This study was a single-center sub-study of the previously reported DALI study [15]. The study was carried out in accordance with the principles of the Declaration of Helsinki. The local medical ethics committee approved the study and all patients gave informed consent.

2.2. Patients 

Male and female patients aged 45–75 years with DM2 (according to the American Diabetes Association classification) of at least 1-year duration were included in the study. Inclusion criteria were: fasting triglycerides between 1.5 and 6.0 mmol/L, total cholesterol between 4.0 and 8.0 mmol/L, and HbA1c <10%. Patients were assessed after a washout period of lipid-lowering medication of at least 8 weeks. Patients with manifest or previous cardiovascular disease were excluded from the study. Pre-menopausal women and patients with acute liver disease, hepatic dysfunction, or impaired renal function (plasma creatinine >150 μmol/L) were excluded. Patients consuming more than four alcoholic drinks per day or on systemic steroids, androgens, cyclosporine, other immunosuppressive drugs, erythromycin, or mibefradil were also excluded.

2.3. Definition of MS criteria cut-off values and low-grade chronic systemic inflammation 

The WHO cut-off values were used for the assessment of MS load [16]. The criteria were defined as follows: hypertension: systolic/diastolic ≥140/90 (mm Hg); triglyceride levels ≥1.7 mmol/L; and HDL-cholesterol <1.0 mmol/L (women) and <0.9 mmol/L (men). Furthermore, waist circumference was used as a measure for obesity with a cut-off value of ≥94 cm in men and ≥80 cm in women. MS load was defined by the number of factors present exceeding the thresholds defined above, in addition to DM2. Five groups with respectively 0, 1, 2, 3, or 4 additional MS criteria could be defined.
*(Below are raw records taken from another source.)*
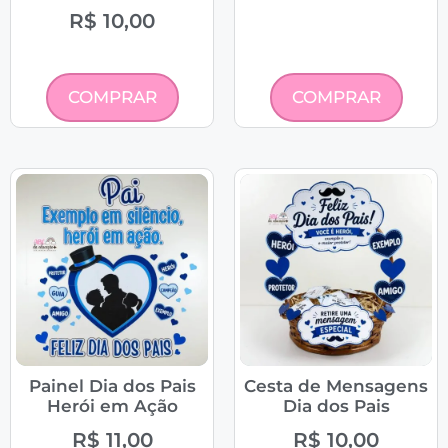
R$
10,00
COMPRAR
COMPRAR
Painel Dia dos Pais
Cesta de Mensagens
Herói em Ação
Dia dos Pais
R$
11,00
R$
10,00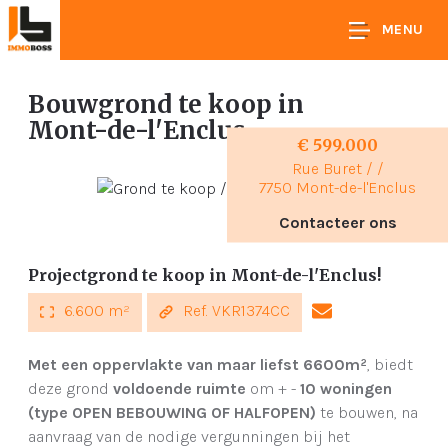
MENU
Bouwgrond te koop
in
Mont-de-l'Enclus
€ 599.000
Rue Buret / /
7750 Mont-de-l'Enclus
Contacteer ons
Projectgrond te koop in Mont-de-l'Enclus!
6.600 m²
Ref. VKR1374CC
Met een oppervlakte van maar liefst 6600m²
, biedt
deze grond
voldoende ruimte
om + -
10 woningen
(type OPEN BEBOUWING OF HALFOPEN)
te bouwen, na
aanvraag van de nodige vergunningen bij het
As for CRP, patients with levels over 15 mg/L were excluded from the evaluations on the suspicion of being a temporary outlier not representing the continuous habitual level [17].

2.4. Endpoints 

The impact of MS and CRP on vascular phenotype in DM2 was assessed using sonographic vascular parameters, intima media thickness (IMT), and flow-mediated dilatation (FMD), as well as the following endothelium-related and hemostatic factors: fibrinogen, s-thrombomodulin (sTM), tissue type plasminogen-activator (tPA), plasminogen-activator inhibitor-1 (PAI-1), sVCAM, sE-selectin, and von Willebrand factor (VWF).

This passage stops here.